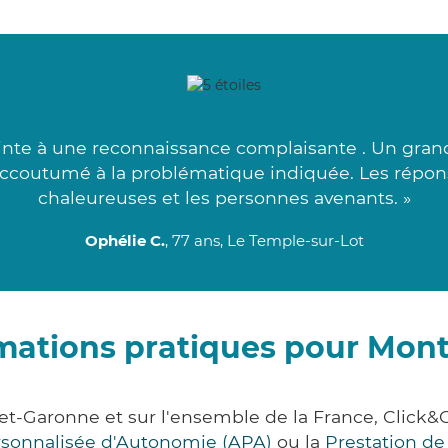
inte à une reconnaissance complaisante . Un gran
s accoutumé à la problématique indiquée. Les répo
chaleureuses et les personnes avenants. »
Ophélie C.
, 77 ans, Le Temple-sur-Lot
mations pratiques pour Mon
et-Garonne et sur l'ensemble de la France, Cli
ersonnalisée d'Autonomie (APA)
ou la
Prestation d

------------

Restate the entries verbatim and exclude any pictures.

Task output:
inte à une reconnaissance complaisante . Un gran
s accoutumé à la problématique indiquée. Les répo
chaleureuses et les personnes avenants. »
Ophélie C.
, 77 ans, Le Temple-sur-Lot
mations pratiques pour Mon
et-Garonne et sur l'ensemble de la France, Cli
ersonnalisée d'Autonomie (APA)
ou la
Prestation d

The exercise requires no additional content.